Jóhannsson took a poem from the chapter, its title for his composition, and used it as the basis of his piece. Where the free-flowing energy of Adams’ words took him were the modern-day dynamos of his native country land.
“In Iceland, the countryside is littered with power stations which generate power from waterfalls and thermal energy. So I went and recorded the sounds beside these places—the really powerful drones and the sounds of the dynamos in action.”
In addition to his field recordings, to begin and end the piece, Jóhannsson uses a 50 Hz hum, which occurs naturally in electricity, like when electronic gear is connected poorly. Jóhannsson challenged himself to work with the harmonics in the tone.
Naturally, it’s his love of all things electric that set him on his current course of being a contemporary composer with his unique blend of influences.
“I come from a rock background. I used to play in rock bands, like, wall of noise guitar, and I still do. I am very interested in the extremes of the spectrum—going from softly and quietly to having this whole dynamic range, which is why it’s so amazing to work with a string section. If you amplify it, you can go up to a deafening noise. Like you say, this immersion, I like music that creates an atmosphere, an environment almost, to live in. It’s kind of ritualistic in a way.”
He comments that he doesn’t grandstand while on stage, for the sake of his compositions.
“When I perform, I don’t talk or address the audience because I don’t want to insert my personality into the experience. I just want to create a moment where you get lost or the saturation of the moment, where [the listener] becomes totally engaged in the constant experience.”

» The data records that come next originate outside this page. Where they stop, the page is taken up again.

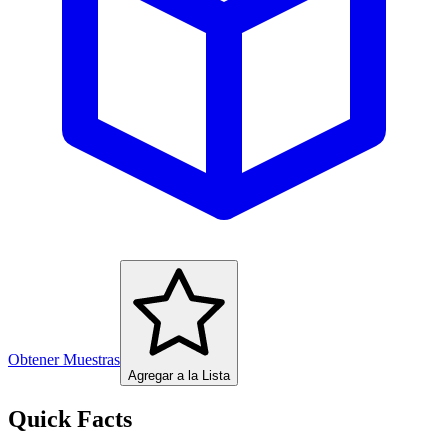
Obtener Muestras
Agregar a la Lista
Quick Facts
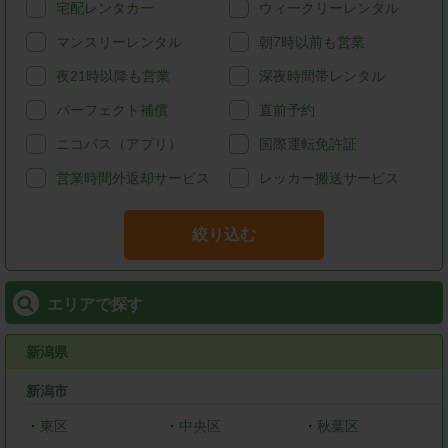
宅配レンタカー
ウィークリーレンタル
マンスリーレンタル
朝7時以前も営業
夜21時以降も営業
深夜時間帯レンタル
パーフェクト補償
直前予約
ニコパス（アプリ）
国際運転免許証
営業時間外返却サービス
レッカー搬送サービス
絞り込む
エリアで探す
新潟県
新潟市
・
東区
・
中央区
・
秋葉区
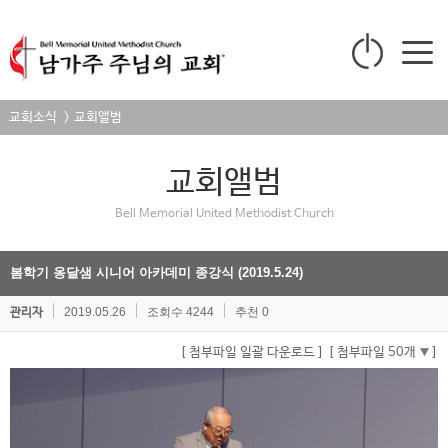
교회소식 > 교회앨범
교회앨범
Bell Memorial United Methodist Church
봄학기 옹달샘 시니어 아카데미 종강식 (2019.5.24)
2019.05.26
조회수 4244
추천 0
관리자
[ 첨부파일 일괄 다운로드 ]
[ 첨부파일 50개
]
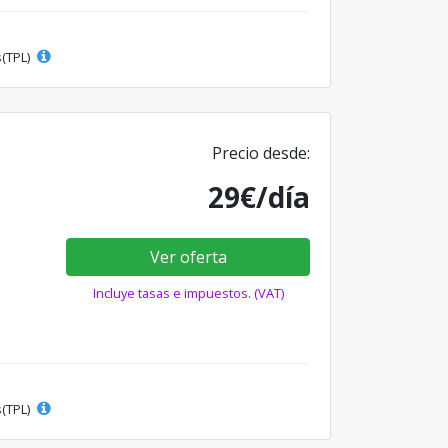
s(TPL)
Precio desde:
29€/día
Ver oferta
Incluye tasas e impuestos. (VAT)
s(TPL)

Jóhannsson’s use of dynamics is certainly something to experience firsthand, though they hold up just as well on record—like on The Miners’ Hymns, which was influenced by the loss of England’s coal mining industry, and the brass bands comprised of miners that still hold the torn communities together to this day.
But at the behest of Jóhannsson’s compositions, how do classically trained players contribute to his unusual sounds?
“Working with classical musicians, you have to speak their language. You have to basically communicate very clearly what you want to do. If you communicate very clearly on paper, then it works out fine. Of course, it’s preferable to work with players who are enthusiastic about new music and are kind of adventurous. And it’s great when classical musicians are, and can improvise a bit. And these days, a lot of young musicians are—they have a background in electronic music, in rock music and have a much more open approach—they’re flexible and they can approach different environments. It’s amazing when you can have the best of both worlds, when you can have players with amazing technical ability, but also a kind of flexibility and a kind of openness to other ways of working which are not purely academic or classical. I’m lucky to have worked with a lot of players like that. Most of the players on my records have a history like that.”
And thankfully, with the WSO having run its New Music Festival for 21 years, who better to play out Jóhannsson’s composition?